The manager of a student accommodation company has offered 21 studio flats to temporarily house victims of the Grenfell Tower fire.
Laura-Jayne Cannell, Community Manager of Chapter Portabello, which is close to the burnt out building, said the flats are ready to house up to 46 people who lost their homes in the fire.
The 28-year-old told The Independent she hoped they would give “respite” to the families following the fire, which killed at least 30 and injured scores of others. They are currently empty for the Summer.
“Nearly 300 students that live in this community. It’s our home, so I think just like everybody else you naturally want to help,” she said.
“We’ve just had a recent move-out and they’re available until the end of July. The idea is to give a bit of respite and normalcy. Kids can sit and watch the TV – just relax a bit.”
Ms Cannell is currently liaising with the Royal Kensington and Chelsea Council (RBKC) to find potential residents.
She said the 21 studios had the capacity to house 46 people, adding that her team had placed double mattresses on the floor of two of the larger flats to help keep families together.
“I know the Council are coordinating their efforts, so we’re just ready to help wherever we can," Ms Cannell added. "When they’re ready we’re ready.”
“On Wednesday we all rallied to prepare the rooms.
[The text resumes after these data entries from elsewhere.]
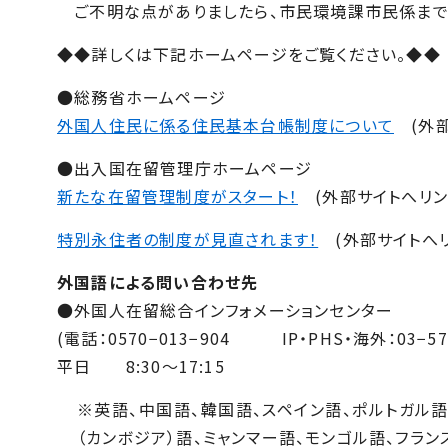
ご不明な点がありましたら、市民環境課市民係まで
◆◆詳しくは下記ホームページをご覧ください。◆◆
●総務省ホームページ
外国人住民に係る住民基本台帳制度について
(外部
●出入国在留管理庁ホームページ
新たな在留管理制度がスタート！
(外部サイトへリン
特別永住者の制度が見直されます！
(外部サイトへリ
外国語による問い合わせ先
●外国人在留総合インフォメーションセンター
(電話：0570−013−904 IP・PHS・海外：03−579
平日 8:30〜17:15
※英語、中国語、韓国語、スペイン語、ポルトガル語
（カンボジア）語、ミャンマー語、モンゴル語、フラン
We aren’t used to providing a hotel service, but we managed to get bedding, linen and towels into all of them.”
A spokesperson for the council told The Independent a number of offers from commercial landlords had been made to house the number of homeless families following the blaze, and that they were being received with "real gratitude".
They said that they had had offers "from hoteliers, commercial landlords. and neighbours to house people."
They added: "Currently we have been housing people in hotels, but the next step is to move them into flats. Any offers are welcome."
It comes as the death toll from the tragedy has risen to 30, including at least one person who was taken to hospital but later died. Police said the number is expected to increase.
Twenty-four people remain in hospital, half of whom are in critical care.
Politicians and member of the public have commended the community response to the tragedy.
However, local residents expressed anger over a reported lack of action by authorities to ensure safety features, saying warnings by a residents association "fell on deaf ears" when concerns were flagged up least year.